Despite the absence of stx genes in our isolates from pasteurized milk, our study identified Y. pestis High Pathogenicity Island (HPI) genes in 38.5% of the E. coli genomes, including four genomes sourced from pasteurized milk (Table S3). The presence of HPI has already been demonstrated in E. coli which causes septicemia in animals and humans15,17,77, and in Brazil our group has demonstrated the presence of HPI in Salmonellagenomes with a prevalence of over 99%78. However, our findings mark the first identification of HPI in foodborne and human-source E. coli strains harboring tLST. The prevalence of tLST, typically associated with commensal E. coli genomes23, among ready-to-eat foods like pasteurized milk raises critical concerns. Our data suggests the possibility of highly pathogenic E. coli strains in such food products, representing a persistent pathogen in both the food industry and potentially in human hosts, increasing the risk of infection. Surprisingly, within the genomes that contained the complete tLST, our analysis revealed over 123 virulence, adherence, and accessory genes found in pathogenic strains of E. coli ExPEC, APEC, and EHEC12,79.

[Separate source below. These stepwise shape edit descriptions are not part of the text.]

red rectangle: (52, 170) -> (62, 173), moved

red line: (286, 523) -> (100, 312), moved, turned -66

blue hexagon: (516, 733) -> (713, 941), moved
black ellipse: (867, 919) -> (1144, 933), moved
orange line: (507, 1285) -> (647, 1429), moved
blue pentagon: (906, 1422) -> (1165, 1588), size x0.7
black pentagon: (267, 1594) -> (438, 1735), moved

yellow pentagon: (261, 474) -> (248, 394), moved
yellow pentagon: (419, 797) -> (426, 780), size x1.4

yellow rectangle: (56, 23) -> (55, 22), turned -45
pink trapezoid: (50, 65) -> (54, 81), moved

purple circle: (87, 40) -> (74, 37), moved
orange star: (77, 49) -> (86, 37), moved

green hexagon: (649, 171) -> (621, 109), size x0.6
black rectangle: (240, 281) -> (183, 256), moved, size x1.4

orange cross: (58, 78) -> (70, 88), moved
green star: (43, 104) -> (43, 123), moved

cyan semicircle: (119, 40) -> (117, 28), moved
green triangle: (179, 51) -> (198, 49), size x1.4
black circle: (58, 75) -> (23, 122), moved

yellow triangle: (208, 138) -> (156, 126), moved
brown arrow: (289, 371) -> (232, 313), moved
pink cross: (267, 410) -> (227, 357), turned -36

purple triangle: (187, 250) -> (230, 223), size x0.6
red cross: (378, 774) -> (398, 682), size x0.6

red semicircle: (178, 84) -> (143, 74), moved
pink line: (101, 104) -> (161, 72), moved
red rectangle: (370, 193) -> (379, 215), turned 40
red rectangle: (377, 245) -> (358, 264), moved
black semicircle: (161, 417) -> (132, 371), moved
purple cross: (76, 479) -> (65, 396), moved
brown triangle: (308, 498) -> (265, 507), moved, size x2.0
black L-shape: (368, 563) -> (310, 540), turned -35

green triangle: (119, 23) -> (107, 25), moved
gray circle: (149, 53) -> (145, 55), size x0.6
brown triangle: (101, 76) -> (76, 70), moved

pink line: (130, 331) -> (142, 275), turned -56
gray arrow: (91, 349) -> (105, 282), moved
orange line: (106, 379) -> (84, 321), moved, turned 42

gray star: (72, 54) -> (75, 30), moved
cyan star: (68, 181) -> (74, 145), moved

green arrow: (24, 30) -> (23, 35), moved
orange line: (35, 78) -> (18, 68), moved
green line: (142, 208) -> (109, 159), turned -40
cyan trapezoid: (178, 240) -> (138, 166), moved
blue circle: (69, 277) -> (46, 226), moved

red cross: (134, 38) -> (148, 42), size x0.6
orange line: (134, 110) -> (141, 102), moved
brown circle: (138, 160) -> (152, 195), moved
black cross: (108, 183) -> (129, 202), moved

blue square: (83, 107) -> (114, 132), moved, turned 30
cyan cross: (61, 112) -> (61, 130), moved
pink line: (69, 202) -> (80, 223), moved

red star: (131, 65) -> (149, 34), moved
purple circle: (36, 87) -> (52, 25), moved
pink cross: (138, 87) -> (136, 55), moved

Among the clinical (animal and human) and environmental genomes, we observed sequence types recognized internationally within the One Health framework80. Notably, these strains carried plasmid incompatibility groups (such as incX4, Incl2, and incHI2) known for harboring AMR genes80,81. In E. coli from milk, persistence genes linked to biofilm formation, as well as those conferring resistance to metals and sanitizers, stood out in particular. Studies suggest that biofilm-producing E. colion abiotic surfaces tends to exhibit resistance to various agents, including biocides82,83,84. The environment in which the bacteria are found will determine the adaptability and resilience of E. coli in distinct environments. Interestingly, the bacterial machinery in our genome repertoire signifies E. coli’s capacity to thrive and circulate in different ecosystems, whether from food to host or from host to food.

Conclusions

Our investigation revealed a 10% prevalence of tLST in E. coli, predominantly observed in milk-derived genomes, with the dominant variant being tLSTCP010237. Remarkably, our temporal analysis traced the emergence of tLST back to around 1914, coinciding with major societal events. This ancestral link highlights potential links between historical events and the emergence of the variant. The widespread presence of tLST variants in different E. coli sources demonstrates the adaptive capacity of bacteria in diverse environments. Moreover, our study unveiled a substantial prevalence (38.5%) of Y. pestis’ HPI genes, with four of these genomes originating from E. coli from milk, suggesting a potential risk in foodborne pathogens. An in-depth analysis of virulence genes, resistance mechanisms, and sequence types depicted a dichotomy: strains associated with food sources showed a higher prevalence of genes conferring resistance to stressors like heat, metals, and biocides, reflecting the selective pressures of food processing environments. Conversely, clinical strains predominantly carried virulence and antimicrobial resistance genes, highlighting the impact of therapeutic interventions. This comprehensive assessment highlights the multifaceted nature of E. coli, which is equipped with genes for resistance and virulence. The versatility of this pathogen is a major challenge that requires immediate and concerted control measures. The coexistence of genetic elements that facilitate survival in different environments underlines the urgent need for rigorous surveillance and strategic interventions to mitigate the potential risks posed by this pathogen in both food processing and clinical settings.